The best thing about getting married is that you’re allowed to be totally selfish when it comes to your food. You get to choose a totally bespoke menu to suit your own tastes and ideas and you can indulge in your favourite culinary delights.
For Simon and I, our favourite form of eating is to continually graze – to pick at food and be able to eat when we want to. We absolutely love festival food, where you can pick and choose what you fancy at any time. Only at festivals can you find the most exciting array of food from all over the world. Nearly every cuisine you can imagine is available and accessible at any time of the day or night. What could be more perfect?
Simon is Jacaranda’s Sous Chef and has been working in the events industry for well over 10 years, whilst I have been organising and running weddings for the past 5 years. Between us, we‘ve learnt that almost anything is possible when it comes to wedding cuisine, from fine dining tasting menus and simple three course meals, to barbecues, sharing platters, afternoon teas and picnics.
We therefore figured that if all of these forms of wedding breakfast have been tried and tested, what’s stopping us from having festival food at our wedding?
The first step was to decide what cuisine we wanted at our “Festival of Love”. We knew we couldn’t have too wide a selection as we would need to make sure that we had enough quantities of each dish not to run out before all our guests have chance to sample them. Having a large number of varied dishes would also make the costs rocket!
It was hard, but we managed to shortlist our favourite cuisines to just three: Japanese, Thai & Mexican. So, let’s have a drum roll please for our global menus…

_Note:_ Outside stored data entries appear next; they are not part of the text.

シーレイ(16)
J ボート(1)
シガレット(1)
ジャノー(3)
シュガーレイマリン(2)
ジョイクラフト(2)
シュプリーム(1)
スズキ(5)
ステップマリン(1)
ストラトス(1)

Our wedding banquet has been designed so that guests can go up to the food stalls as and when they want. We wanted to incorporate the festival theme as much as possible and love the idea of our guests freely ordering food whenever they’re ready. As such, we’ve done away with traditional tables, seating plans & name places. Instead, we’ve ordered small occasional round tables, to be covered with vibrant coloured cloths. These tables will be scattered around the gardens with chairs, along with lots of picnic blankets, cushions and pouffes.
Designing the Food Stalls
We’ve had a lot of fun creating this element of our wedding! We want the food stalls to not only look authentic, but exciting, vibrant and full of character. So with our passion for DIY, we’ve been making large signs to hang from above the stalls and black boards to write the menus on. We’ve also been absolutely obsessed with collecting props from charity shops, car boot sales and eBay to transform a blank canvas of a tent into a food stall representative of the cuisine on offer.
We’ve chosen to theme our food stalls, but there are so many other really inventive ways of having a themed station. As a few suggestions, how about…

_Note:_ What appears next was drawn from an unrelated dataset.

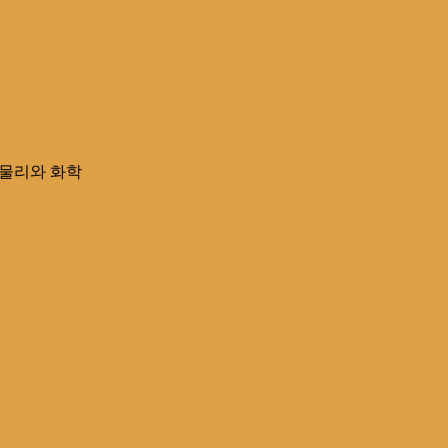
물리와 화학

- An homemade lemonade stand for guests to help themselves to on a hot day. Start collecting jam jars as glasses and fill giant jars or drinks dispensers with your homemade lemonade. Make sure you’ve plenty of stripy straws on hand too!
- A Pick & Mix stand, which is brilliant for evening munchies. Ask friends and family if you can borrow glass vases, cake stands, biscuit or pasta jars. You can buy original striped sweetie bags, scoops and tongs with a quick search of the internet. Maybe get a friend to make some bunting for you and decorate the stand.
- Fresh oysters being shucked during your drinks reception! You could theme the stall with all things nautical or fishy: start collecting fishing nets, drift wood, shells and pebbles and display alongside some lobster pots and wooden fish crates. Serve the oysters on a bed of crushed ice with lemons and limes. Shallot vinegar, Tabasco and Worcestershire Sauce will make great condiments.
Get CREATIVE with your food, because anything is possible. The hardest thing is choosing food that YOU love and trying not to think too much about what your guests will like. Make sure you’re mindful of dietary requirements but this is the one occasion when you can create a banquet that is fit not just for a king, but for you!